Cette proposition vient remettre sur le tapis un sujet que l’on pouvait estimer réglé après le retrait, le 19 février dernier, d’une proposition de loi qui visait à interdire l’antisionisme. Cette proposition de loi avait fait l’objet de commentaires publics défavorables de la part de plusieurs ministres, du président de l’Assemblée nationale, et du président de la République. On peut donc s’étonner de cette nouvelle tentative d’instrumentalisation de la lutte, par elle-même légitime, contre l’antisémitisme.

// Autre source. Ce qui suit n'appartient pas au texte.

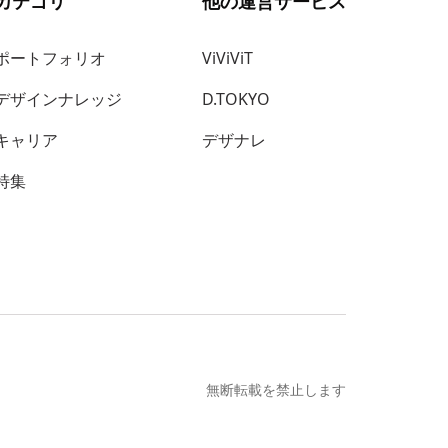
カテゴリ
他の運営サービス
ポートフォリオ
ViViViT
デザインナレッジ
D.TOKYO
キャリア
デザナレ
特集
無断転載を禁止します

Au-delà d’un exposé des motifs très orienté, la proposition de résolution présentée le 29 mai est en effet destinée à faire approuver par l’Assemblée la définition dite « IHRA » de l’antisémitisme. L’examen de cette résolution ayant été reporté, cela nous donne le temps de vous informer sur un sujet que nous avons documenté en profondeur.
Sur la définition « IHRA », son historique, ses motivations et ses conséquences, nous vous invitons à prendre connaissance de la fiche résumée ci-jointe, de l’article paru le 12 février sur le site Orient XXI [2], ainsi que du dossier que nous avons constitué sur ce sujet [3]. Ce texte du début des années 2000, rejeté par les organismes européens compétents avant d’être recyclé en 2016 à l’IHRA [4], associe une définition très banale de l’antisémitisme à des « exemples », qui n’ont pas été adoptés par l’IHRA mais sont toujours mis en avant, dont une bonne moitié fait référence à la critique des orientations et de la politique de l’État d’Israël.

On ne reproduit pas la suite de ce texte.